# Norwegian text preprocessing with Spacy

A basic NLP preprocessing pipeline for Norwegian text that lemmatizes the text, but does not remove punctuation and symbols, newline characters, numbers, etc. The following code can be used to process csv files in any language given that SpaCy has a suitable [language module](https://spacy.io/usage/models). For example, if you want to preprocess English text, just run "nlp = spacy.load('en_core_web_trf') instead.
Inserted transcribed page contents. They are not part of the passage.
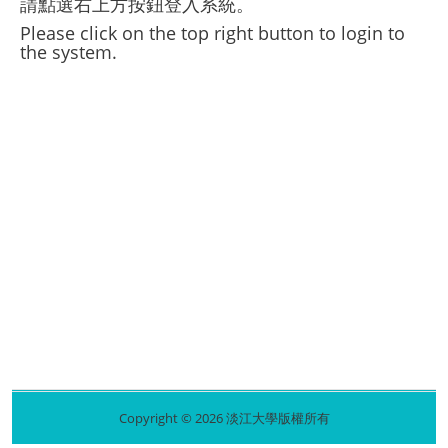
請點選右上方按鈕登入系統。
Please click on the top right button to login to
the system.
Copyright © 2026 淡江大學版權所有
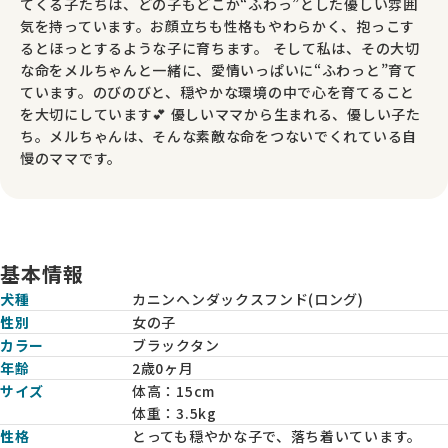
てくる子たちは、どの子もどこか“ふわっ”とした優しい雰囲
気を持っています。お顔立ちも性格もやわらかく、抱っこす
るとほっとするような子に育ちます。 そして私は、その大切
な命をメルちゃんと一緒に、愛情いっぱいに“ふわっと”育て
ています。のびのびと、穏やかな環境の中で心を育てること
を大切にしています💕 優しいママから生まれる、優しい子た
ち。メルちゃんは、そんな素敵な命をつないでくれている自
慢のママです。
基本情報
犬種
カニンヘンダックスフンド(ロング)
性別
女の子
カラー
ブラックタン
年齢
2歳0ヶ月
サイズ
体高：
15cm
体重：
3.5kg
性格
とっても穏やかな子で、落ち着いています。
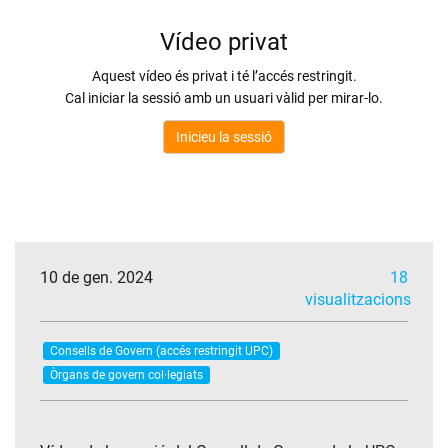
10 de gen. 2024
18
visualitzacions
Consells de Govern (accés restringit UPC)
Òrgans de govern col·legiats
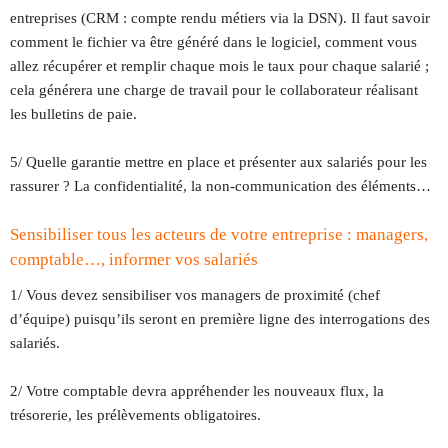
entreprises (CRM : compte rendu métiers via la DSN). Il faut savoir
comment le fichier va être généré dans le logiciel, comment vous
allez récupérer et remplir chaque mois le taux pour chaque salarié ;
cela générera une charge de travail pour le collaborateur réalisant
les bulletins de paie.
5/ Quelle garantie mettre en place et présenter aux salariés pour les
rassurer ? La confidentialité, la non-communication des éléments…
Sensibiliser tous les acteurs de votre entreprise : managers,
comptable…, informer vos salariés
1/ Vous devez sensibiliser vos managers de proximité (chef
d’équipe) puisqu’ils seront en première ligne des interrogations des
salariés.
2/ Votre comptable devra appréhender les nouveaux flux, la
trésorerie, les prélèvements obligatoires.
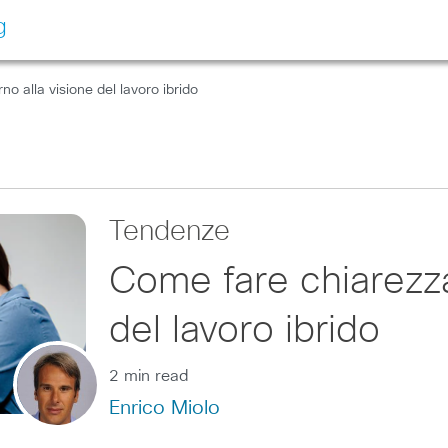
g
o alla visione del lavoro ibrido
Tendenze
Come fare chiarezza
del lavoro ibrido
2 min read
Enrico Miolo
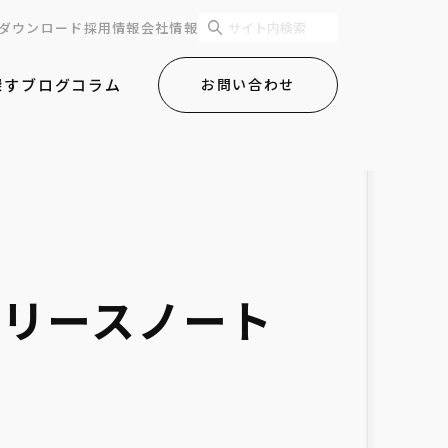
ダウンロード
採用情報
会社情報
探す
ブログ
コラム
お問い合わせ
のリリースノート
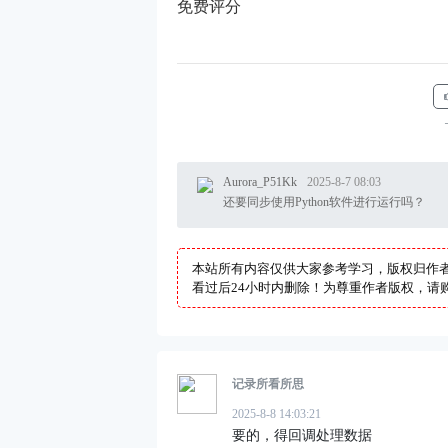
免费评分
Aurora_P51Kk
2025-8-7 08:03
还要同步使用Python软件进行运行吗？
本站所有内容仅供大家参考学习，版权归作
看过后24小时内删除！为尊重作者版权，请购
记录所看所思
2025-8-8 14:03:21
要的，得回调处理数据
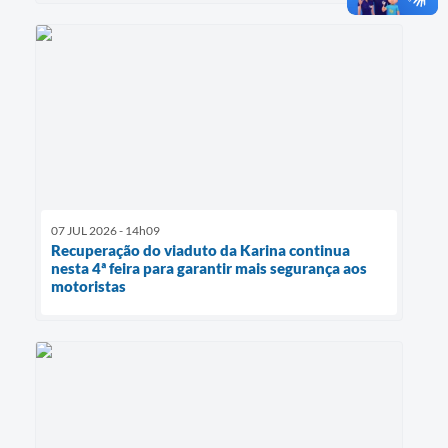
07 JUL 2026 - 14h09
Recuperação do viaduto da Karina continua
nesta 4ª feira para garantir mais segurança aos
motoristas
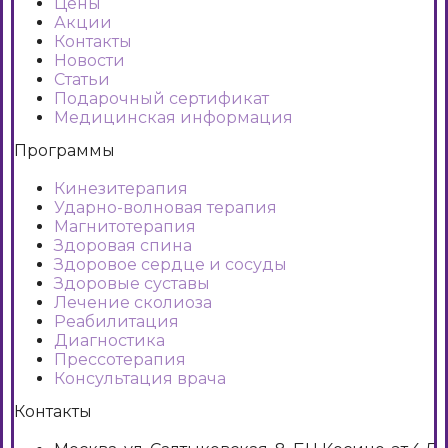
Цены
Акции
Контакты
Новости
Статьи
Подарочный сертификат
Медицинская информация
Программы
Кинезитерапия
Ударно-волновая терапия
Магнитотерапия
Здоровая спина
Здоровое сердце и сосуды
Здоровые суставы
Лечение сколиоза
Реабилитация
Диагностика
Прессотерапия
Консультация врача
Контакты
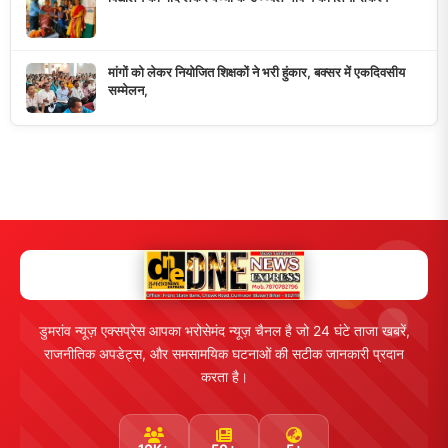
मुख्य लिंक्स
मुख्य पृष्ठ
हमारे बारे में
समाचार श्रेणी
लाइव टीवी
ब्रेकिंग न्यूज़
राजनीति
खेल
संपर्क
फीडबैक
व्यापार
मनोरंजन
हमसे जुड़ें
5K+ फॉलोअर्स
तकनीक
स्वास्थ्य
Facebook
Twitter
Instagram
YouTube
WhatsApp
Telegram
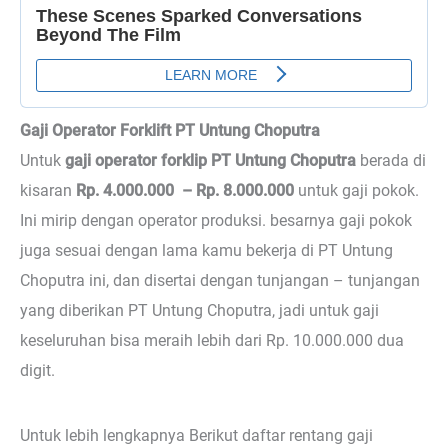
Gaji Operator Forklift PT Untung Choputra
Untuk
gaji operator forklip PT Untung Choputra
berada di
kisaran
Rp. 4.000.000 – Rp. 8.000.000
untuk gaji pokok.
Ini mirip dengan operator produksi. besarnya gaji pokok
juga sesuai dengan lama kamu bekerja di PT Untung
Choputra ini, dan disertai dengan tunjangan – tunjangan
yang diberikan PT Untung Choputra, jadi untuk gaji
keseluruhan bisa meraih lebih dari Rp. 10.000.000 dua
digit.
Untuk lebih lengkapnya Berikut daftar rentang gaji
Remember to change "Define Stopwords", as well, so it fits with your language requirements.

## Load libraries

In [None]:
import spacy
import pandas as pd
import csv
from spacy.lang.nb.examples import sentences 

## Load the Norwegian language model

In [2]:
# spacy.cli.download('nb_core_news_lg') // Run this code first if you get an error message loading the language module
nlp = spacy.load('nb_core_news_lg')

## Define Stopwords

In [3]:
stop_words = set(spacy.lang.nb.STOP_WORDS)

## Increase text size processing possibility

In [3]:
# Increase maximum text length that can be processed by SpaCy model
nlp.max_length = 20000000
csv.field_size_limit(5000000)

131072

## Testing that language module has been loaded correctly

In [None]:
doc = nlp("Jeg gikk og går for å gå etter å ha gått, og jeg synger, liker å synge da jeg sang.")
for token in doc:
    print(token.text, token.lemma_, token.pos_, token.tag_, token.dep_,
            token.shape_, token.is_alpha, token.is_stop)

## Load Norwegian dataframe

A dataframe with text items as rows, various metadata columns, and a column called 'text' where the values are strings.

In [5]:
df = pd.read_csv('aftenposten_unprocessed.csv')

## Create function to process the text

In [6]:
# Define a function to process the text column
def preprocess_text(text):
    stop_words = set(spacy.lang.nb.STOP_WORDS)
    doc = nlp(text)
    lemmatized_text = [token.lemma_ for token in doc if not token.is_stop and token.text not in stop_words]
    return " ".join(lemmatized_text)

## Apply the function to the text colum

In [None]:
df["text"] = df["text"].apply(preprocess_text)

## Save the processed .csv file

In [7]:
df.to_csv('aftenposten_processed.csv')